Instructions to follow >> The copy should hold exactly the lines below from the one that contains "অনলাইন ডেস্ক । জনতা মেইল" through the one that contains "Madrid a la cabeza de la lista. Salamanca" and nothing else, so no pictures.

Provided data >>
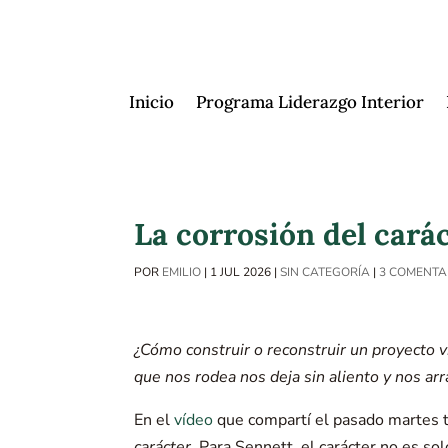
Inicio
Programa Liderazgo Interior
La corrosión del carác
POR
EMILIO
|
1 JUL 2026
|
SIN CATEGORÍA
|
3 COMENTA
¿Cómo construir o reconstruir un proyecto 
que nos rodea nos deja sin aliento y nos ar
En el
vídeo
que compartí el pasado martes t
carácter
. Para Sennett, el carácter no es s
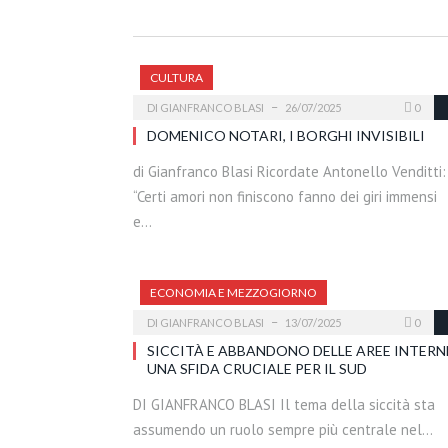
CULTURA
DI
GIANFRANCO BLASI
26/07/2025
0
DOMENICO NOTARI, I BORGHI INVISIBILI
di Gianfranco Blasi Ricordate Antonello Venditti:
“Certi amori non finiscono fanno dei giri immensi
e…
ECONOMIA E MEZZOGIORNO
DI
GIANFRANCO BLASI
13/07/2025
0
SICCITÀ E ABBANDONO DELLE AREE INTERN
UNA SFIDA CRUCIALE PER IL SUD
DI GIANFRANCO BLASI Il tema della siccità sta
assumendo un ruolo sempre più centrale nel…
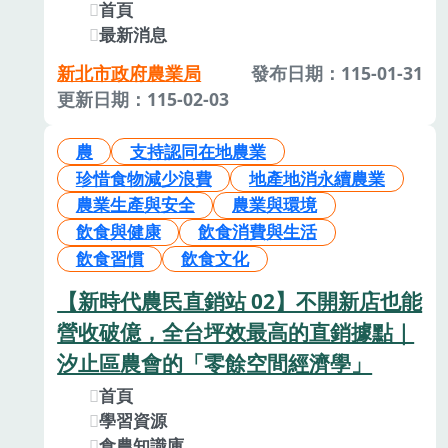
首頁
最新消息
新北市政府農業局
發布日期：115-01-31
更新日期：115-02-03
農
支持認同在地農業
珍惜食物減少浪費
地產地消永續農業
農業生產與安全
農業與環境
飲食與健康
飲食消費與生活
飲食習慣
飲食文化
【新時代農民直銷站 02】不開新店也能
營收破億，全台坪效最高的直銷據點｜
汐止區農會的「零餘空間經濟學」
首頁
學習資源
食農知識庫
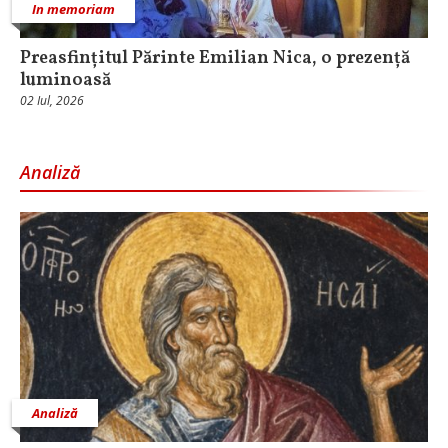
In memoriam
Preasfințitul Părinte Emilian Nica, o prezență
luminoasă
02 Iul, 2026
Analiză
Analiză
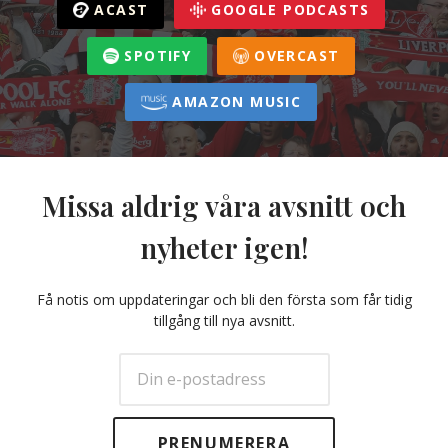
ACAST
GOOGLE PODCASTS
SPOTIFY
OVERCAST
AMAZON MUSIC
Missa aldrig våra avsnitt och
nyheter igen!
Få notis om uppdateringar och bli den första som får tidig
tillgång till nya avsnitt.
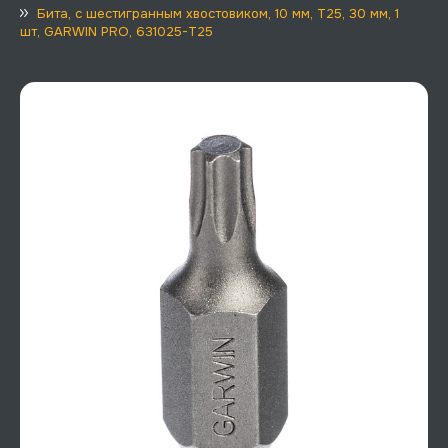
Бита, с шестигранным хвостовиком, 10 мм, T25, 30 мм, 1
шт, GARWIN PRO, 631025-T25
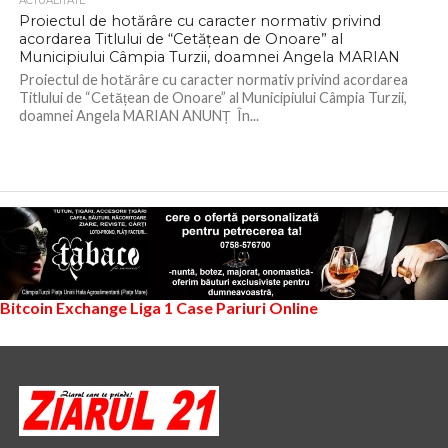
ACTUALITATE
Proiectul de hotărâre cu caracter normativ privind
acordarea Titlului de “Cetățean de Onoare” al
Municipiului Câmpia Turzii, doamnei Angela MARIAN
Proiectul de hotărâre cu caracter normativ privind acordarea
Titlului de “Cetățean de Onoare” al Municipiului Câmpia Turzii,
doamnei Angela MARIAN ANUNȚ În...
Bitcoin Exchange
Liga 1
Case Pariuri Online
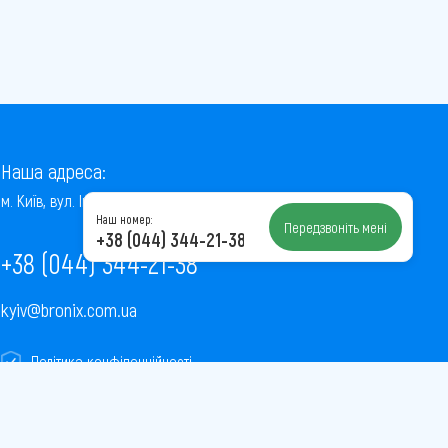
Наша адреса:
м. Київ, вул. Інститутська, 22/7, оф. 41
Наш номер:
Передзвоніть мені
+38 (044) 344-21-38
+38 (044) 344-21-38
kyiv@bronix.com.ua
Політика конфіденційності
Пользовательское соглашение
Публічна оферта
Карта сайту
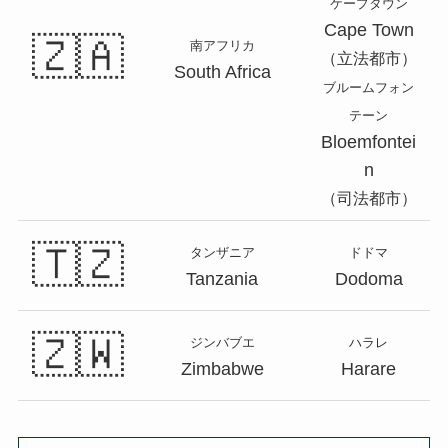
ケープタウン
Cape Town
🇿🇦
南アフリカ
（立法都市）
South Africa
ブルームフォン
テーン
Bloemfontei
n
（司法都市）
🇹🇿
タンザニア
ドドマ
Tanzania
Dodoma
🇿🇼
ジンバブエ
ハラレ
Zimbabwe
Harare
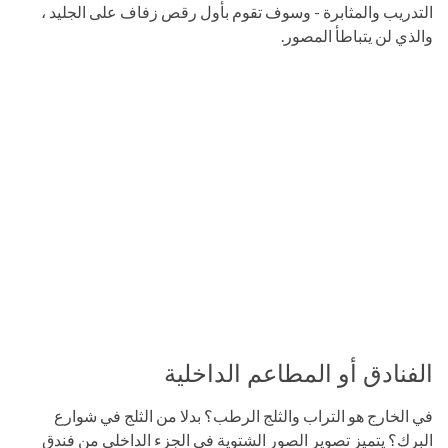
التدريب والمثابرة - وسوف تقوم بأول رقص زفاف على الجليد ،
والذي لن يتباطأ المصور.
الفنادق أو المطاعم الداخلية
في الخارج هو التراب والثلج الرطب؟ بدلا من الثلج في شوارع
البرك؟ يتميز تصوير الصور الشتوية في الجزء الداخلي من فندق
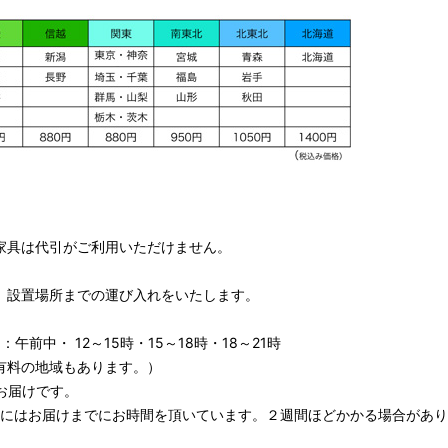
家具は代引がご利用いただけません。
、設置場所までの運び入れをいたします。
午前中・ 12～15時・15～18時・18～21時
有料の地域もあります。）
お届けです。
期にはお届けまでにお時間を頂いています。２週間ほどかかる場合があり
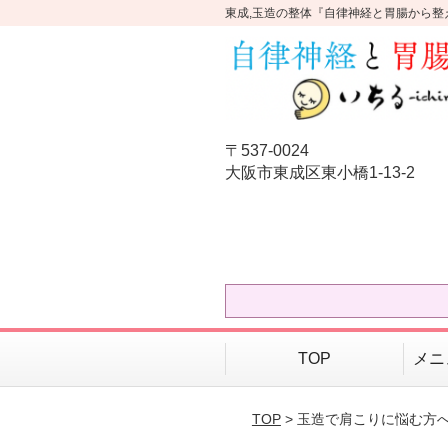
東成,玉造の整体『自律神経と胃腸から整
〒537-0024
大阪市東成区東小橋1-13-2
TOP
メニ
TOP
> 玉造で肩こりに悩む方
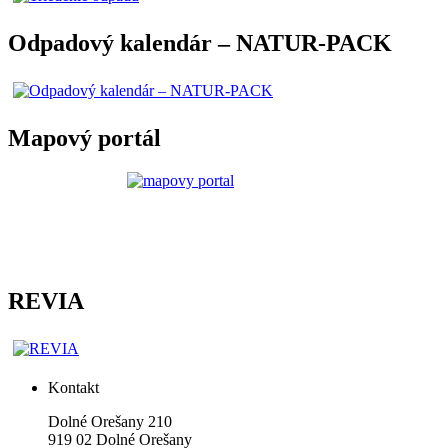
Odpadový kalendár – NATUR-PACK
Mapový portál
REVIA
Kontakt
Dolné Orešany 210
919 02 Dolné Orešany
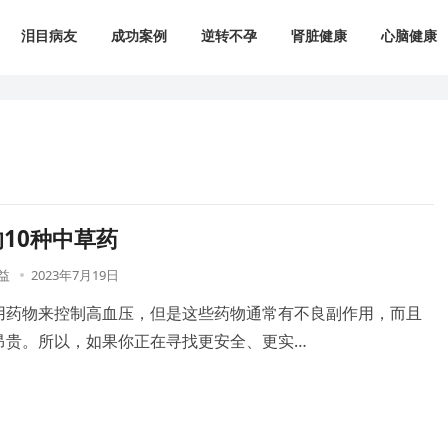
泪目病友
成功案例
逆转不孕
肾脏健康
心脑健康
10种中草药
益
2023年7月19日
用药物来控制高血压，但是这些药物通常有不良副作用，而且
昂贵。所以，如果你正在寻找更安全、更实…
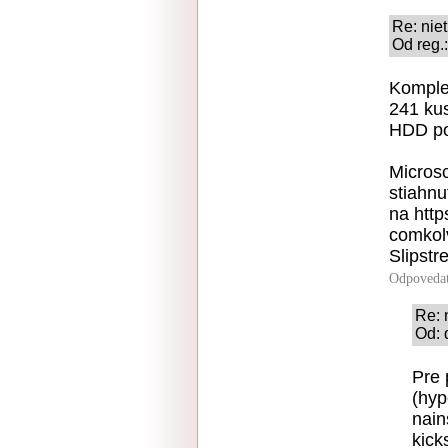
Re: nie
Od reg.
Komple
241 kus
HDD po
Microso
stiahn
na http
comkol
Slipst
Odpoveda
Re: 
Od: 
Pre 
(hyp
nain
kick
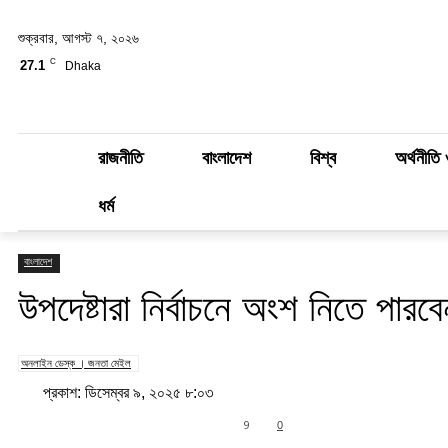
শুক্রবার, আগস্ট ৭, ২০২৬
C
27.1
Dhaka
রাজনীতি
বাংলাদেশ
বিশ্ব
অর্থনীতি 
ধর্ম
বাংলাদেশ
উপদেষ্টারা নির্বাচনে অংশ নিতে পার
অনলাইন ডেস্ক । জনতা মেইল
প্রকাশ: ডিসেম্বর ৯, ২০২৫ ৮:০৩
Share
9
0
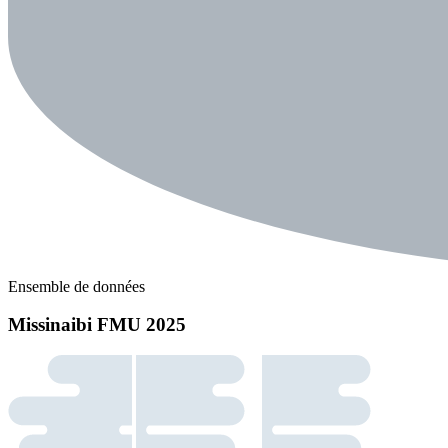
Ensemble de données
Missinaibi FMU 2025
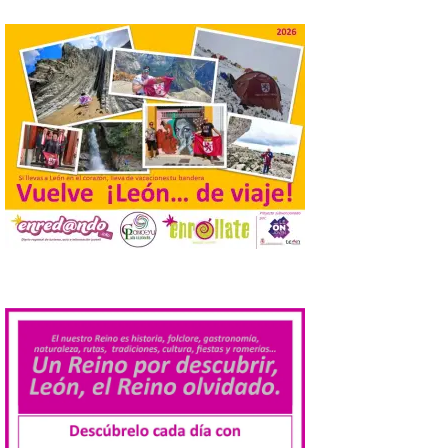
León a la cabeza de la lista
del nuevo ranking de
Billionhands que revela
los diez destinos y locales
preferidos por los
consumidores para
tomarse una caña este
verano.
6 Ago 2026
El nuevo ranking de
Billionhands revela los
diez destinos y locales
.
preferidos por los
consumidores para
tomarse una caña este verano, con León y
Madrid a la cabeza de la lista. Salamanca
ocupa el noveno lugar. Los españoles
priorizan las […]
El Ayuntamiento de La
Bañeza presenta el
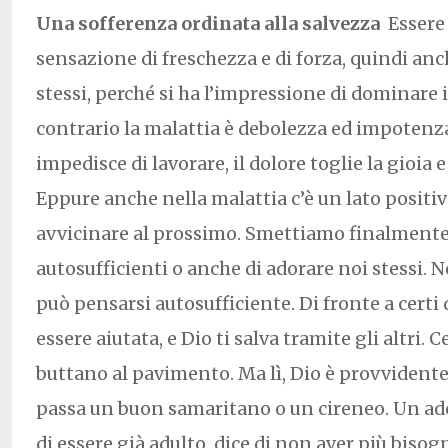
Una sofferenza ordinata alla salvezza
Essere 
sensazione di freschezza e di forza, quindi anch
stessi, perché si ha l’impressione di dominare 
contrario la malattia è debolezza ed impotenza
impedisce di lavorare, il dolore toglie la gioia e 
Eppure anche nella malattia c’è un lato positivo
avvicinare al prossimo. Smettiamo finalmente 
autosufficienti o anche di adorare noi stessi.
può pensarsi autosufficiente. Di fronte a certi 
essere aiutata, e Dio ti salva tramite gli altri. C
buttano al pavimento. Ma lì, Dio è provvident
passa un buon samaritano o un cireneo. Un a
di essere già adulto, dice di non aver più bisog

Exercise result >>
অনলাইন ডেস্ক । জনতা মেইল
প্রকাশ: ডিসেম্বর ৯, ২০২৫ ৮:০৩
Share
9
0
Ensemble de données
Missinaibi FMU 2025
León a la cabeza de la lista
del nuevo ranking de
Billionhands que revela
los diez destinos y locales
preferidos por los
consumidores para
tomarse una caña este
verano.
6 Ago 2026
El nuevo ranking de
Billionhands revela los
diez destinos y locales
.
preferidos por los
consumidores para
tomarse una caña este verano, con León y
Madrid a la cabeza de la lista. Salamanca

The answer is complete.